[Task prompt] Return a copy of every line in the records that includes the word "para".

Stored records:
#####

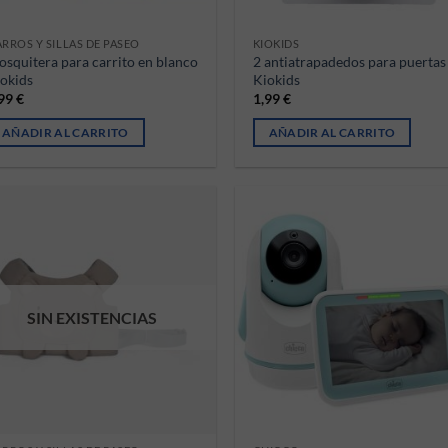
RROS Y SILLAS DE PASEO
KIOKIDS
squitera para carrito en blanco
2 antiatrapadedos para puertas
okids
Kiokids
,99
€
1,99
€
AÑADIR AL CARRITO
AÑADIR AL CARRITO
SIN EXISTENCIAS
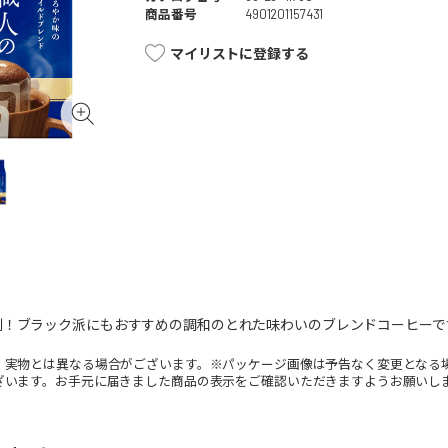
商品番号
4901201157431
マイリストに登録する
利！ブラック派にもおすすめの調和のとれた味わいのブレンドコーヒーで
。実物とは異なる場合がございます。※パッケージ画像は予告なく変更となる
ざいます。お手元に届きました商品の表示をご確認いただきますようお願いし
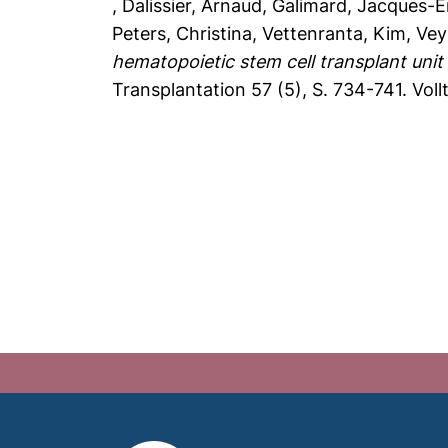
,
Dalissier, Arnaud
,
Galimard, Jacques-
Peters, Christina
,
Vettenranta, Kim
,
Vey
hematopoietic stem cell transplant unit 
Transplantation 57 (5), S. 734-741.
Voll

#####

[Exercise answer]
squitera para carrito en blanco
2 antiatrapadedos para puertas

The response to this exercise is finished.